▸ Dataset excerpts:
=== Begin Enclosure ===
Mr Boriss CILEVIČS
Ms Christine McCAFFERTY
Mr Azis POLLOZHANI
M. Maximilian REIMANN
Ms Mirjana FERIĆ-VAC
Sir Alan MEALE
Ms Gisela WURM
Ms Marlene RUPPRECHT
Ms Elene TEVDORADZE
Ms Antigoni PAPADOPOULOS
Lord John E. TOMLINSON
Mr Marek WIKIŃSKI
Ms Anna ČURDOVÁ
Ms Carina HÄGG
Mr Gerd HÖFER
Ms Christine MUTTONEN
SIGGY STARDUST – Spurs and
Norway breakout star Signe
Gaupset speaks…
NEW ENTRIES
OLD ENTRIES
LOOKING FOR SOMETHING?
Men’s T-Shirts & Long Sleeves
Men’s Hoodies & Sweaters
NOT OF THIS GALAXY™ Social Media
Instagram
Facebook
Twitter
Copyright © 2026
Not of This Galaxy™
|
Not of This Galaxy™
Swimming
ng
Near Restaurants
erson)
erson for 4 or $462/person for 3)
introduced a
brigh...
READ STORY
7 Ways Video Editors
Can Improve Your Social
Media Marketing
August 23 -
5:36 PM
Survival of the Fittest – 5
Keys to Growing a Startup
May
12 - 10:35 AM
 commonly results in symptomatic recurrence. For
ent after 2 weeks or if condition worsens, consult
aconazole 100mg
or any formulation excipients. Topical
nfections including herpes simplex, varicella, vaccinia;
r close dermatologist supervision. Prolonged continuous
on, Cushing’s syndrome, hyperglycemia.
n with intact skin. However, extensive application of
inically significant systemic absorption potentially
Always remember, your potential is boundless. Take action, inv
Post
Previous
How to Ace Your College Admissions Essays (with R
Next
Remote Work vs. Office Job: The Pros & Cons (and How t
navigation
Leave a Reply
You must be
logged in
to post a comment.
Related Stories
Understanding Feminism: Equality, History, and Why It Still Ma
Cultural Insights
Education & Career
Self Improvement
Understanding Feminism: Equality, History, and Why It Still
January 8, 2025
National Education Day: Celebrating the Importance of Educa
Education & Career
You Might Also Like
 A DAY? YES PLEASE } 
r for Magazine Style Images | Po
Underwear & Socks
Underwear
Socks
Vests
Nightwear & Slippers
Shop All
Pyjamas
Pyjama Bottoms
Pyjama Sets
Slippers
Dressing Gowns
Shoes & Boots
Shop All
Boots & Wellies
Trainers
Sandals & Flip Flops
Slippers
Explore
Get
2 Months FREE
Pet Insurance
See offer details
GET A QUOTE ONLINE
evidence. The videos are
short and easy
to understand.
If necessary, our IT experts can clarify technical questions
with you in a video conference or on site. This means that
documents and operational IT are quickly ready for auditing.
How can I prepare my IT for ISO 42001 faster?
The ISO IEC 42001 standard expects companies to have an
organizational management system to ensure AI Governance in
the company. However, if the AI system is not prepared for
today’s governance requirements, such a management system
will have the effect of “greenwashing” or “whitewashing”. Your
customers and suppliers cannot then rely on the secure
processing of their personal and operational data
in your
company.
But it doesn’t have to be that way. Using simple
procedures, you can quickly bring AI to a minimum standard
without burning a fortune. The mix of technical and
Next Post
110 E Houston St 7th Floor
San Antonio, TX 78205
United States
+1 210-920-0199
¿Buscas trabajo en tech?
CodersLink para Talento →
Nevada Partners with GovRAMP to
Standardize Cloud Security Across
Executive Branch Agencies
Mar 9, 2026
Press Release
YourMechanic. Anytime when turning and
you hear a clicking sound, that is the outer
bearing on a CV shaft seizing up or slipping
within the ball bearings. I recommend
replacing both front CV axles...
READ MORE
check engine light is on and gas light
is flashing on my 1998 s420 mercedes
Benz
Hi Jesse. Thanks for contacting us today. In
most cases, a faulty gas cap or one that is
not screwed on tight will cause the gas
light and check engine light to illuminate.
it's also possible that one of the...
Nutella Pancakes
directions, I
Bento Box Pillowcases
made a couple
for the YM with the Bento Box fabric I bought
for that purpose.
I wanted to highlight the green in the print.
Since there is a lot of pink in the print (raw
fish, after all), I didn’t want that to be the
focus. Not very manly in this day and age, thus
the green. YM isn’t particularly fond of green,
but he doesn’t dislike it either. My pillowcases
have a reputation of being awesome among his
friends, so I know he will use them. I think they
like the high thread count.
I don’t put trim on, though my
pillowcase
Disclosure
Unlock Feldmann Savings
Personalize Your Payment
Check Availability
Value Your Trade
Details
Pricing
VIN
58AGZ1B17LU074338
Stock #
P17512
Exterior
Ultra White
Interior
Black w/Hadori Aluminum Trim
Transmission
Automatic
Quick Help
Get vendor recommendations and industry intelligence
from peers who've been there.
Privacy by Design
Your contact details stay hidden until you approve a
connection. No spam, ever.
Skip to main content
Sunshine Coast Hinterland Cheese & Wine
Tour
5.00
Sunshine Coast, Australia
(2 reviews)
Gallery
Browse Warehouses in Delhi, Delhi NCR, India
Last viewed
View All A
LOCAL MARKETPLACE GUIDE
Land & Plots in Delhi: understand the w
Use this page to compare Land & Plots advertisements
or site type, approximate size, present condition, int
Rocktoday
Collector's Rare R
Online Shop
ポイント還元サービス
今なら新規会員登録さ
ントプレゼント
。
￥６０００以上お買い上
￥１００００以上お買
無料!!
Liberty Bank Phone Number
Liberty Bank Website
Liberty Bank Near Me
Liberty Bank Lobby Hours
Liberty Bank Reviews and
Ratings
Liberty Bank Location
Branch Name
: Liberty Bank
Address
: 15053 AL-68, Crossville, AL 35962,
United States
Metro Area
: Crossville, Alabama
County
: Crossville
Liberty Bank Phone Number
=== End Enclosure ===
Collect the lines of the records that include the string "Near".

Near Restaurants
Liberty Bank Near Me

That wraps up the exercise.